Yves Siméon*, fondateur du cabinet de consulting indépendant Reload, explique pourquoi l’usage toujours mécanique et mal calibré que l’industrie fait de la data est à revoir d’urgence si l’on veut pratiquer un marketing véritablement intelligent.

Dans un livre blanc publié récemment par Reload, votre cabinet-conseil, vous explorez la notion d’écologie de la communication. Vous défendez la nécessité d’opérer une véritable refonte du modèle marketing actuel, fondé sur la multiplication des innovations et une bonne dose d’opacité. Que faut-il changer en priorité pour reconnecter les marques avec les consommateurs ?

Les marques doivent se concentrer sur les attentes des consommateurs, et les contrats qui les lient doivent leur servir de principales références et de guides. Le souci est qu’aujourd’hui les marques partent un peu dans tous les sens, en oubliant de se consacrer véritablement à ce qui doit être au cœur de leur relation avec leurs consommateurs.

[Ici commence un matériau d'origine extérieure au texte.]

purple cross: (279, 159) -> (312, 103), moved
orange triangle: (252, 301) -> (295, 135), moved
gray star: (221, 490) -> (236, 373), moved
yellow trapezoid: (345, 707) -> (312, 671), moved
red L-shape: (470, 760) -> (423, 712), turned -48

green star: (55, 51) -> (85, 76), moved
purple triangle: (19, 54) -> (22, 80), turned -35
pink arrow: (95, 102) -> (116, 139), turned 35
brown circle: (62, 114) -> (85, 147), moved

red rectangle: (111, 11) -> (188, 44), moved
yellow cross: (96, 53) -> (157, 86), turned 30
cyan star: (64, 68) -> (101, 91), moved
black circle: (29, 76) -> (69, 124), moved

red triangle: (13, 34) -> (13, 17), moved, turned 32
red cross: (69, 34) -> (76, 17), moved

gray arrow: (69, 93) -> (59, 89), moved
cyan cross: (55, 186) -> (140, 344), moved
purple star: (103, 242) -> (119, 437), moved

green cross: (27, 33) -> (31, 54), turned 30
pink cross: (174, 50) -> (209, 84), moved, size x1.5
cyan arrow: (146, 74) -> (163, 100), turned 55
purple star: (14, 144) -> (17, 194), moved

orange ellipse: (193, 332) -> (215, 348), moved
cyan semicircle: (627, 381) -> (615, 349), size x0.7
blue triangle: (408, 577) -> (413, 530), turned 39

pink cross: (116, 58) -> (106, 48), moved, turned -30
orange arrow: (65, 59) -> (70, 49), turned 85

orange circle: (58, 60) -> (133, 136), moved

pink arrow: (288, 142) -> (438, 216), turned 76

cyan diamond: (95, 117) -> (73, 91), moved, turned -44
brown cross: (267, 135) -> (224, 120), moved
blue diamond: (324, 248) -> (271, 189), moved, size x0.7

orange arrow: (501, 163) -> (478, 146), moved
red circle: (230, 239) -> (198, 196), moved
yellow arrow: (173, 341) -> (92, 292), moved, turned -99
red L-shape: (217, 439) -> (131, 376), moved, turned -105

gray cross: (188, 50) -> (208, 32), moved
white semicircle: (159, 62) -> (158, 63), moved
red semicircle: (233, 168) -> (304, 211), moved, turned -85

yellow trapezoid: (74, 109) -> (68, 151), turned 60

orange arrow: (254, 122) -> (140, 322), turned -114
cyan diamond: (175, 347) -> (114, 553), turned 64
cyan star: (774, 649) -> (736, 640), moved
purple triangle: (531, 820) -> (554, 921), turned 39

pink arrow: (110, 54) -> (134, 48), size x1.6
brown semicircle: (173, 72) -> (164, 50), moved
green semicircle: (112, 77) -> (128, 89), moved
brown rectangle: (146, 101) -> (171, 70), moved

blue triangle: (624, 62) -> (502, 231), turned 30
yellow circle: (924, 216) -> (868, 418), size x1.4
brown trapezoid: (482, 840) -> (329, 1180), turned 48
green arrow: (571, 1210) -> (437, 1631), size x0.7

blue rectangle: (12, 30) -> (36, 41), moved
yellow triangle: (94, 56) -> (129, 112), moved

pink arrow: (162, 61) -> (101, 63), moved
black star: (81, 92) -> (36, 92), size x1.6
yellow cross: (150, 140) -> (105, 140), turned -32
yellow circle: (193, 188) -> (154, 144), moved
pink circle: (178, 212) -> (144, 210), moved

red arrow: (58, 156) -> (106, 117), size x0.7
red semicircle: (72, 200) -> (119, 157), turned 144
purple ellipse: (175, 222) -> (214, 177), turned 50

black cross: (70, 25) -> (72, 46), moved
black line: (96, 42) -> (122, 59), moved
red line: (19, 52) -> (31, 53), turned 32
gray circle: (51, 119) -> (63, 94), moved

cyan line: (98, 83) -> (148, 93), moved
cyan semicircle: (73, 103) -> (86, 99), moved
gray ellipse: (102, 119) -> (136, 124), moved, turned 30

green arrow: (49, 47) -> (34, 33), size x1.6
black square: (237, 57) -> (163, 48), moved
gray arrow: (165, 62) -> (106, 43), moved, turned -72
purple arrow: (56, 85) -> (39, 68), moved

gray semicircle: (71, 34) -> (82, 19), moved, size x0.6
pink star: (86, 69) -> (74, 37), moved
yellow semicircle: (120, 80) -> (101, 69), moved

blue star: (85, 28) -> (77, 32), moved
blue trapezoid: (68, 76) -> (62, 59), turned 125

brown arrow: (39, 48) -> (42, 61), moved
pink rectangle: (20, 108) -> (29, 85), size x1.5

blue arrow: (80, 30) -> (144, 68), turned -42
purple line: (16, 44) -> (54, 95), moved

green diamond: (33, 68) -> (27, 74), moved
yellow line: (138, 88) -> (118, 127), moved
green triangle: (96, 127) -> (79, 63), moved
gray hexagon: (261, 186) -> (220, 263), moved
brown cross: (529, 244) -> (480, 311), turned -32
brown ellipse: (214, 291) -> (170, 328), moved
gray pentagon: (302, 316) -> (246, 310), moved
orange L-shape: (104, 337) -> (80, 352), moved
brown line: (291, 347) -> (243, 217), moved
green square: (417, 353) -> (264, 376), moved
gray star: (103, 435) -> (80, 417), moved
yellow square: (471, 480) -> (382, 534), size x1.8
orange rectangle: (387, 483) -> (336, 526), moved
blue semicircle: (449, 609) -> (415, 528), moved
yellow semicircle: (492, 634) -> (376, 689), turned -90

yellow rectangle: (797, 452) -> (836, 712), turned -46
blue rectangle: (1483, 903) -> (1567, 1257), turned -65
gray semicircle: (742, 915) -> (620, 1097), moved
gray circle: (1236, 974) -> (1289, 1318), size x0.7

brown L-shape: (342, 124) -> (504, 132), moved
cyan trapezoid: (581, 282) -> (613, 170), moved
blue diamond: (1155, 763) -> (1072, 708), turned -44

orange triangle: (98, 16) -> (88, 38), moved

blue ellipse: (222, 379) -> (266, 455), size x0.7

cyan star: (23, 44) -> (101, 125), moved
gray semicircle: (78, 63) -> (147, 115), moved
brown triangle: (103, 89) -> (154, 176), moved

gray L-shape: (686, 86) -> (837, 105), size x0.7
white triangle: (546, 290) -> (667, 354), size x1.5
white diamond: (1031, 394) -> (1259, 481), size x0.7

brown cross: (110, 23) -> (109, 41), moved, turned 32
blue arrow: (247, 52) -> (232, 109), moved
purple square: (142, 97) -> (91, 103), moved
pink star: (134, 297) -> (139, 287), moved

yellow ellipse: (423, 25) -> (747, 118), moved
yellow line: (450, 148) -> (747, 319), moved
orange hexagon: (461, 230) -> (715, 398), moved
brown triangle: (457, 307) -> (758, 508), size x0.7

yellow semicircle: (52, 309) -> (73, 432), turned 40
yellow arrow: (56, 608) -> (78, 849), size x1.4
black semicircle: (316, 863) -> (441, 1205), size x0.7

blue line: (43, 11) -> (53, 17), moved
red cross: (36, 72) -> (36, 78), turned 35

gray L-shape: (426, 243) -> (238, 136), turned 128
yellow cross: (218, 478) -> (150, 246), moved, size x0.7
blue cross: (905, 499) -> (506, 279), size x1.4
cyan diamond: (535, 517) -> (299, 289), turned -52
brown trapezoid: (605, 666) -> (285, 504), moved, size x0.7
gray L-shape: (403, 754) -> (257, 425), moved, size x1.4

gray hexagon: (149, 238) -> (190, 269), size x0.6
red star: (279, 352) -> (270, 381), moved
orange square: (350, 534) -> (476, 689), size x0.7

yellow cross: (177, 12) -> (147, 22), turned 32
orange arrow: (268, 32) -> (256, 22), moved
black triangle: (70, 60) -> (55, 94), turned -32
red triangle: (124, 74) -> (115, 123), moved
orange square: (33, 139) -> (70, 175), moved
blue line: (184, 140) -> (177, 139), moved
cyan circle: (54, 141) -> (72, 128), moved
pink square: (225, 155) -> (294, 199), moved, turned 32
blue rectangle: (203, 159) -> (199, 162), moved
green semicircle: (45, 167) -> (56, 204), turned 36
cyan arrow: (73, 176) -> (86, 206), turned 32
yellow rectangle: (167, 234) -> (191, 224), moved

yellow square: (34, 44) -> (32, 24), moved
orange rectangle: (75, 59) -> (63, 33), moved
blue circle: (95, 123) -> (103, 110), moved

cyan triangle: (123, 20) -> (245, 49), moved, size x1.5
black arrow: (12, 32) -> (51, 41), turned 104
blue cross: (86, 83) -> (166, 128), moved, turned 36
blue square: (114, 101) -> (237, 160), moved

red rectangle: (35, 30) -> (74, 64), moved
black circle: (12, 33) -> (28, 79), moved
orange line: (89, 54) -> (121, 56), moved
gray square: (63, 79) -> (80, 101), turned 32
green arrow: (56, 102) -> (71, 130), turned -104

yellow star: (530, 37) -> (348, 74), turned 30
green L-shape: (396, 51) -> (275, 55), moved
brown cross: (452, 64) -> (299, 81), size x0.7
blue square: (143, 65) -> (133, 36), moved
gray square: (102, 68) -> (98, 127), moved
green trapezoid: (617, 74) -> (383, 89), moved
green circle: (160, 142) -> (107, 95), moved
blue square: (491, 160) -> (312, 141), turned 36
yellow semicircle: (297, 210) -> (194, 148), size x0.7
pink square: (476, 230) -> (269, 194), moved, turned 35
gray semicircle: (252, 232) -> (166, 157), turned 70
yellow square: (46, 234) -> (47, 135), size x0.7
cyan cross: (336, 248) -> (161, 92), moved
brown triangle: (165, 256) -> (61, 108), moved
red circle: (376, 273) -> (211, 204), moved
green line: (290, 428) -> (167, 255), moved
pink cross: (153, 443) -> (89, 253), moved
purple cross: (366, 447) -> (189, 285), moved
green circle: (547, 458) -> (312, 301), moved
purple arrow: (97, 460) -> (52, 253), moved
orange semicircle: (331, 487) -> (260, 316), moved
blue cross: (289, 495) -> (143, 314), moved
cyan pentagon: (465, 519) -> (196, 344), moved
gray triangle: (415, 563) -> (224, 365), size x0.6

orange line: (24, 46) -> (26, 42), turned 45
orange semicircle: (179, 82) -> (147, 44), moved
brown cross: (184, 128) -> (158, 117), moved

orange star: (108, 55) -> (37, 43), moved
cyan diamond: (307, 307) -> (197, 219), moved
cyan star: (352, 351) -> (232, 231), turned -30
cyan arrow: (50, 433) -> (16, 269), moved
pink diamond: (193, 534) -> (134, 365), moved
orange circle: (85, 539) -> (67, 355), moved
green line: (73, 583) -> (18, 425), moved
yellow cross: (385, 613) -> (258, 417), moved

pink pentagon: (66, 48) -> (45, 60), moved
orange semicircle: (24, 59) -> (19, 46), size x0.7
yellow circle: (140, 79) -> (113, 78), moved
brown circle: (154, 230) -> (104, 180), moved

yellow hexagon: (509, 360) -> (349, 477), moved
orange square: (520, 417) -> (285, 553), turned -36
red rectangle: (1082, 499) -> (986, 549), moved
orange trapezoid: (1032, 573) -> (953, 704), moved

Prenez l’exemple d’Amazon, qui investit très peu en publicité, qui ne développe aucun imaginaire, mais qui fait ce à quoi elle s’est engagée : livrer le produit commandé à l’heure. Amazon respecte son contrat, c’est un exemple de marque qui a réussi, quel que soit notre avis à son sujet.

Il faut en effet faire moins de publicité et offrir en contrepartie, en fonction de chaque situation et de chaque contrat, plus de service, plus d’expérience, plus d’initiatives communautaires (pour les marques dont c’est la vocation, c’est-à-dire une minorité).

Vous dénoncez le « surciblage » comme une dérive du développement rapide du digital. Or, un des principes les plus défendus par les marketeurs aujourd’hui, et que l’on retrouve dans les campagnes alliant data et créativité, est justement celui de l’ultrapersonnalisation des campagnes, basée sur le ciblage et la segmentation des données. Qu’est-ce qui ne va pas selon vous ?

En théorie, le ciblage intelligent peut être une très bonne chose, mais cela suppose de vraiment connaître les raisons qui font que le consommateur n’achète pas un produit, afin de calibrer sa communication de manière adaptée. Mais aujourd’hui les outils sont manipulés de manière mécanique, et la data renforce beaucoup plus qu’elle ne diminue la répétition. D’autant plus que l’on cible toujours en priorité les gros consommateurs sur lesquels on a beaucoup de données.

C’est cela que je dénonce, ce surciblage que le professeur de marketing australien Byron Sharp décrit dans son ouvrage How brands grow : la vérité sur la croissance des marques. Toute l’industrie se structure autour du fantasme du bon message à la bonne personne au bon moment, mais je me demande si quelqu’un arrive à mesurer à quel niveau cet objectif est vraiment atteint.

Nous vivons à une époque où nos sociétés ont moins d’argent et beaucoup plus de raisons de moins consommer. Le choix de consommer ou de ne pas consommer est donc plus engageant. Or, le retargeting ne fait que remuer le couteau dans la plaie. C’est vécu comme une sorte de harcèlement par les consommateurs. Il n’y a aucune psychologie dans le retargeting. C’est cela qui a fait grimper le niveau d’adoption des ad blockers d’une manière inédite ces trois dernières années.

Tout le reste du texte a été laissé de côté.